Add multithreads throughput benchmark
This is used to monitor the impact of different lock granularity in a
memory allocator. It creates different memory alloc/dealloc patterns
across different threads but keep the same amount of bytes to be
processed.
Bug: 288126442
Test: run benchmark with --benchmark_filter=BM_malloc_threads_throughput*
Change-Id: I24eea617a6346480524dcb8c0bdbe9bd8e90dd72
diff --git a/benchmarks/malloc_benchmark.cpp b/benchmarks/malloc_benchmark.cpp
index e733cd0..258343f 100644
--- a/benchmarks/malloc_benchmark.cpp
+++ b/benchmarks/malloc_benchmark.cpp
@@ -29,6 +29,10 @@
#include <malloc.h>
#include <unistd.h>
+#include <condition_variable>
+#include <mutex>
+#include <random>
+#include <thread>
#include <vector>
#include <benchmark/benchmark.h>
@@ -68,6 +72,89 @@
mallopt(M_DECAY_TIME, 0);
}
+static void RunThreadsThroughput(benchmark::State& state, size_t size, size_t num_threads) {
+ constexpr size_t kMaxBytes = 1 << 24;
+ constexpr size_t kMaxThreads = 8;
+ constexpr size_t kMinRounds = 4;
+ const size_t MaxAllocCounts = kMaxBytes / size;
+ std::mutex m;
+ bool ready = false;
+ std::condition_variable cv;
+ std::thread* threads[kMaxThreads];
+
+ // The goal is to create malloc/free interleaving patterns across threads.

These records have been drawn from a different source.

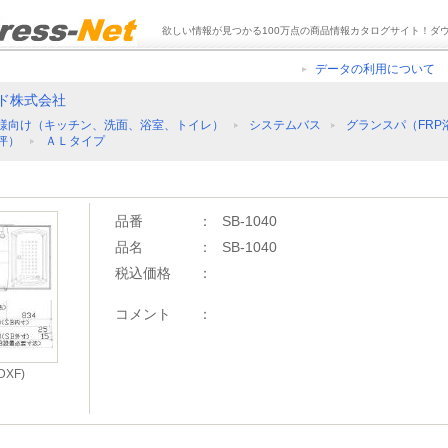
欲しい情報が見つかる100万点の商品情報カタログサイト！ダ
データの利用について
ド株式会社
様向け（キッチン、洗面、浴室、トイレ）
システムバス
グランスパ（FRP
5坪）
ＡＬタイプ
品番
：
SB-1040
品名
：
SB-1040
税込価格
：
コメント
：
XF)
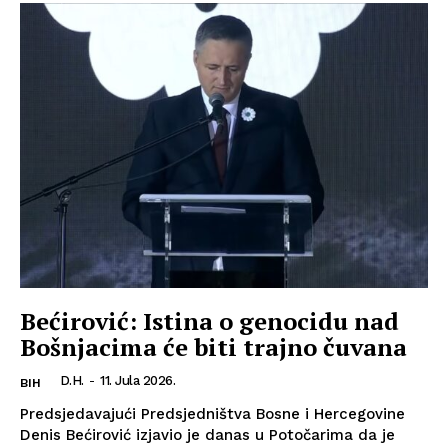
Bećirović: Istina o genocidu nad
Bošnjacima će biti trajno čuvana
D.H.
-
11. Jula 2026.
BIH
Predsjedavajući Predsjedništva Bosne i Hercegovine
Denis Bećirović izjavio je danas u Potočarima da je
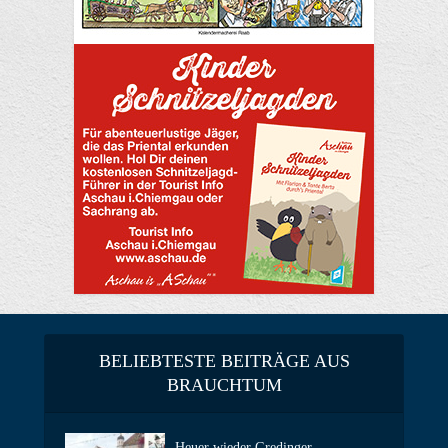
BELIEBTESTE BEITRÄGE AUS
BRAUCHTUM
Heuer wieder Gredinger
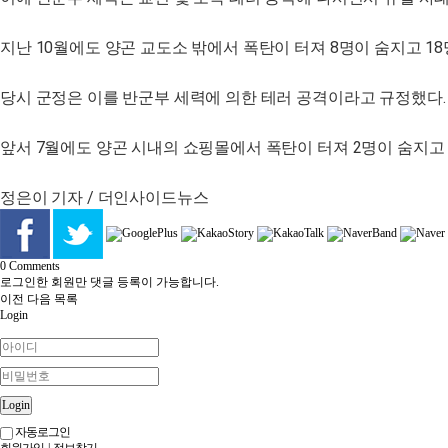
지난 10월에도 양곤 교도소 밖에서 폭탄이 터져 8명이 숨지고 18
당시 군정은 이를 반군부 세력에 의한 테러 공격이라고 규정했다.
앞서 7월에도 양곤 시내의 쇼핑몰에서 폭탄이 터져 2명이 숨지고 
정은이 기자 / 더인사이드뉴스
0
Comments
로그인한 회원만 댓글 등록이 가능합니다.
이전
다음
목록
Login
Login
자동로그인
회원가입
|
정보찾기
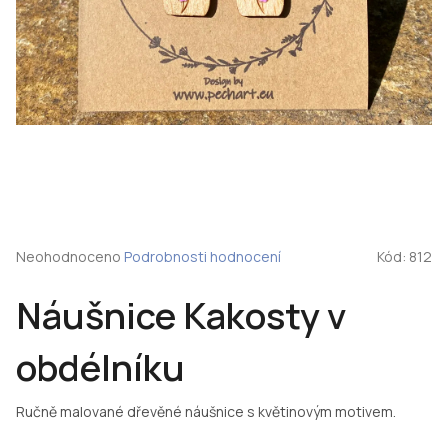
Průměrné
Neohodnoceno
Podrobnosti hodnocení
Kód:
812
hodnocení
produktu
Náušnice Kakosty v
je
0,0
z
obdélníku
5
hvězdiček.
Ručně malované dřevěné náušnice s květinovým motivem.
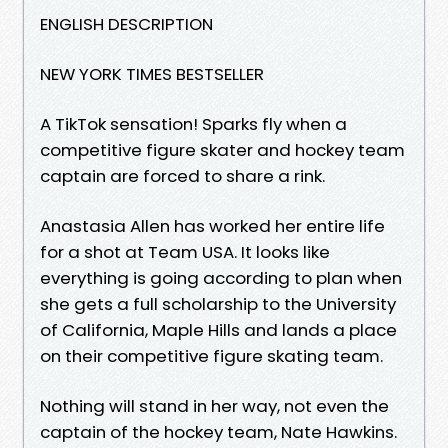
ENGLISH DESCRIPTION
NEW YORK TIMES BESTSELLER
A TikTok sensation! Sparks fly when a
competitive figure skater and hockey team
captain are forced to share a rink.
Anastasia Allen has worked her entire life
for a shot at Team USA. It looks like
everything is going according to plan when
she gets a full scholarship to the University
of California, Maple Hills and lands a place
on their competitive figure skating team.
Nothing will stand in her way, not even the
captain of the hockey team, Nate Hawkins.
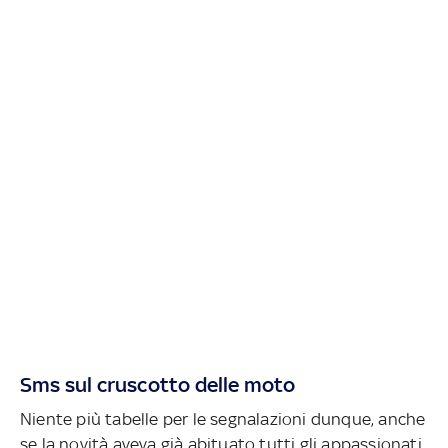
Sms sul cruscotto delle moto
Niente più tabelle per le segnalazioni dunque, anche
se la novità aveva già abituato tutti gli appassionati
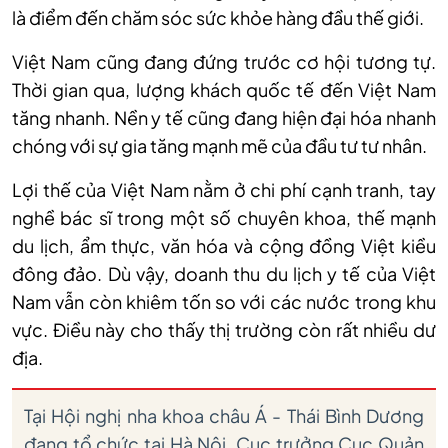
là điểm đến chăm sóc sức khỏe hàng đầu thế giới.
Việt Nam cũng đang đứng trước cơ hội tương tự.
Thời gian qua, lượng khách quốc tế đến Việt Nam
tăng nhanh. Nền y tế cũng đang hiện đại hóa nhanh
chóng với sự gia tăng mạnh mẽ của đầu tư tư nhân.
Lợi thế của Việt Nam nằm ở chi phí cạnh tranh, tay
nghề bác sĩ trong một số chuyên khoa, thế mạnh
du lịch, ẩm thực, văn hóa và cộng đồng Việt kiều
đông đảo. Dù vậy, doanh thu du lịch y tế của Việt
Nam vẫn còn khiêm tốn so với các nước trong khu
vực. Điều này cho thấy thị trường còn rất nhiều dư
địa.
Tại Hội nghị nha khoa châu Á - Thái Bình Dương
đang tổ chức tại Hà Nội, Cục trưởng Cục Quản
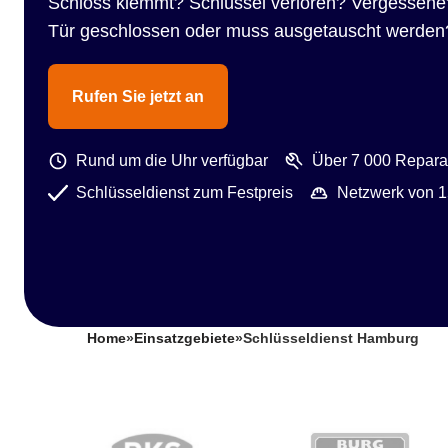
Schloss klemmt? Schlüssel verloren? Vergessene
Tür geschlossen oder muss ausgetauscht werden
Rufen Sie jetzt an
Rund um die Uhr verfügbar
Über 7 000 Reparat
Schlüsseldienst zum Festpreis
Netzwerk von 1
Home
»
Einsatzgebiete
»
Schlüsseldienst Hamburg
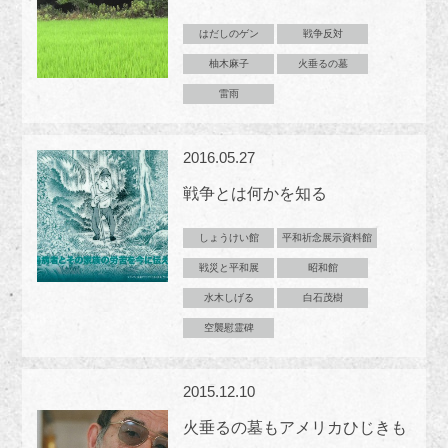
はだしのゲン
戦争反対
柚木麻子
火垂るの墓
雷雨
2016.05.27
戦争とは何かを知る
しょうけい館
平和祈念展示資料館
戦災と平和展
昭和館
水木しげる
白石茂樹
空襲慰霊碑
2015.12.10
火垂るの墓もアメリカひじきも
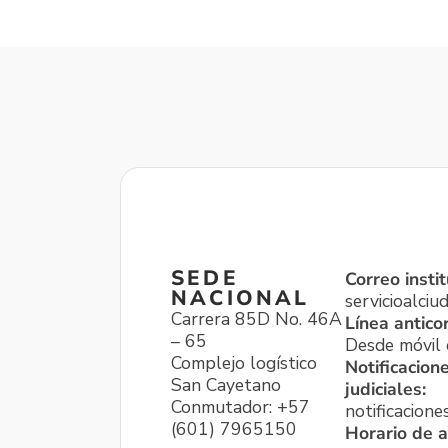
SEDE
Correo instit
NACIONAL
servicioalci
Carrera 85D No. 46A
Línea antico
– 65
Desde móvil o
Complejo logístico
Notificacion
San Cayetano
judiciales:
Conmutador: +57
notificacione
(601) 7965150
Horario de a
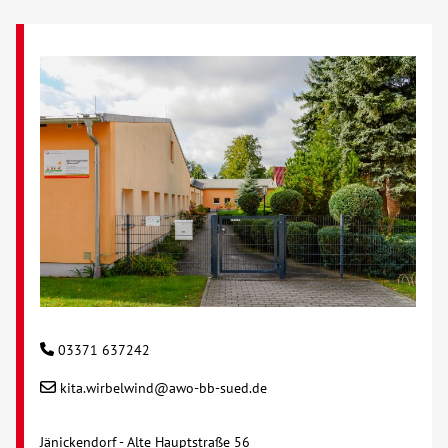
03371 637242
kita.wirbelwind@awo-bb-sued.de
Jänickendorf - Alte Hauptstraße 56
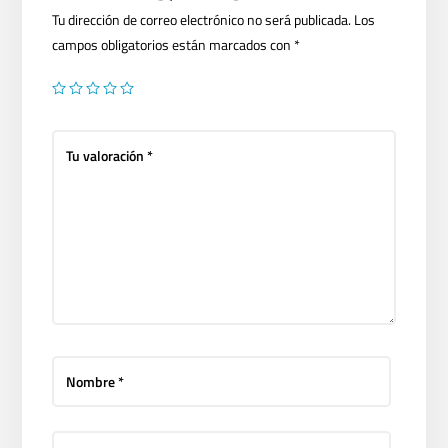
Tu dirección de correo electrónico no será publicada.
Los
campos obligatorios están marcados con
*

+ // The bytes processed by each thread will be the same. The difference is the
+ // patterns. Here's an example:
+ //
+ // A: Allocation
+ // D: Deallocation
+ //
+ // T1 T2 T3
+ // A A A
+ // A A D
+ // A D A
+ // A D D
+ // D A A
+ // D A D
+ // D D A
+ // D D D
+ //
+ // To do this, `AllocCounts` and `AllocRounds` will be adjusted according to the
+ // thread id.
+ auto thread_task = [&](size_t id) {
+ {
+ std::unique_lock lock(m);
+ // Wait until all threads are created.
+ cv.wait(lock, [&] { return ready; });
+ }
+
+ void** MemPool;
+ const size_t AllocCounts = (MaxAllocCounts >> id);
+ const size_t AllocRounds = (kMinRounds << id);
+ MemPool = new void*[AllocCounts];
+
+ for (size_t i = 0; i < AllocRounds; ++i) {
+ for (size_t j = 0; j < AllocCounts; ++j) {
+ void* ptr = malloc(size);
+ MemPool[j] = ptr;
+ }
+
+ // Use a fix seed to reduce the noise of different round of benchmark.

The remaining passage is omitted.